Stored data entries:
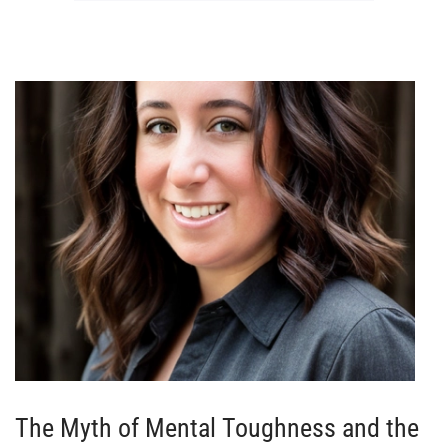
The Myth of Mental Toughness and the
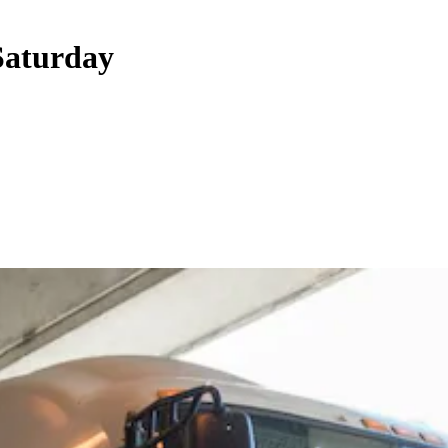
Saturday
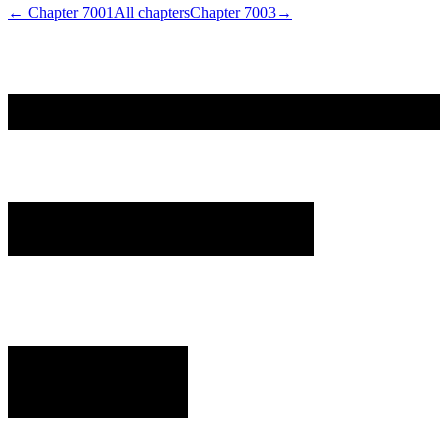
← Chapter
7001
All chapters
Chapter
7003
→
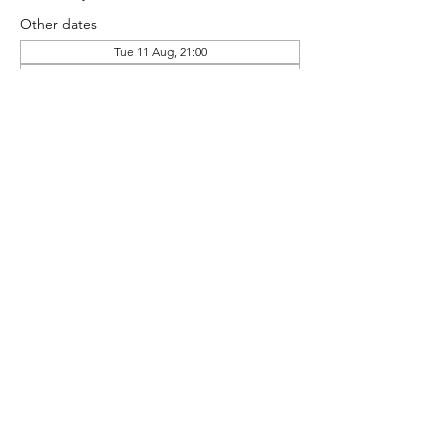
Other dates
Tue 11 Aug, 21:00
Tue 18 Aug, 21:00
Tue 25 Aug, 21:00
Share this event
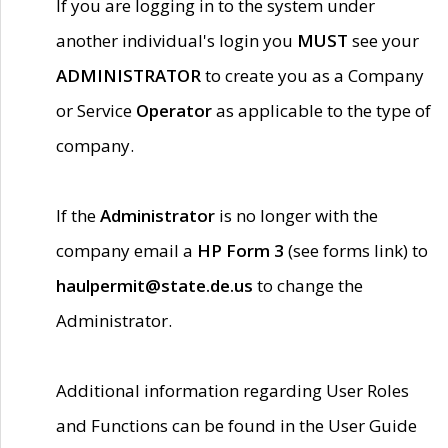
If you are logging in to the system under
another individual's login you
MUST
see your
ADMINISTRATOR
to create you as a Company
or Service
Operator
as applicable to the type of
company.
If the
Administrator
is no longer with the
company email a
HP Form 3
(see forms link) to
haulpermit@state.de.us
to change the
Administrator.
Additional information regarding User Roles
and Functions can be found in the User Guide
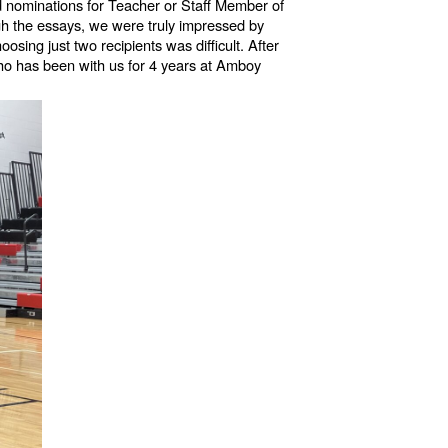
d nominations for Teacher or Staff Member of
gh the essays, we were truly impressed by
ing just two recipients was difficult. After
 who has been with us for 4 years at Amboy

Exercise objective.
Your reply should consist solely of the lines above, from the opening line through the line with "d nominations for Teacher or Staff Member of", reproduced exactly and without pictures.

Output of the task.
The Myth of Mental Toughness and the
Saturday
← Chapter
7001
All chapters
Chapter
7003
→
Other dates
Tue 11 Aug, 21:00
Tue 18 Aug, 21:00
Tue 25 Aug, 21:00
Share this event
If you are logging in to the system under
another individual's login you
MUST
see your
ADMINISTRATOR
to create you as a Company
or Service
Operator
as applicable to the type of
company.
If the
Administrator
is no longer with the
company email a
HP Form 3
(see forms link) to
haulpermit@state.de.us
to change the
Administrator.
Additional information regarding User Roles
and Functions can be found in the User Guide
d nominations for Teacher or Staff Member of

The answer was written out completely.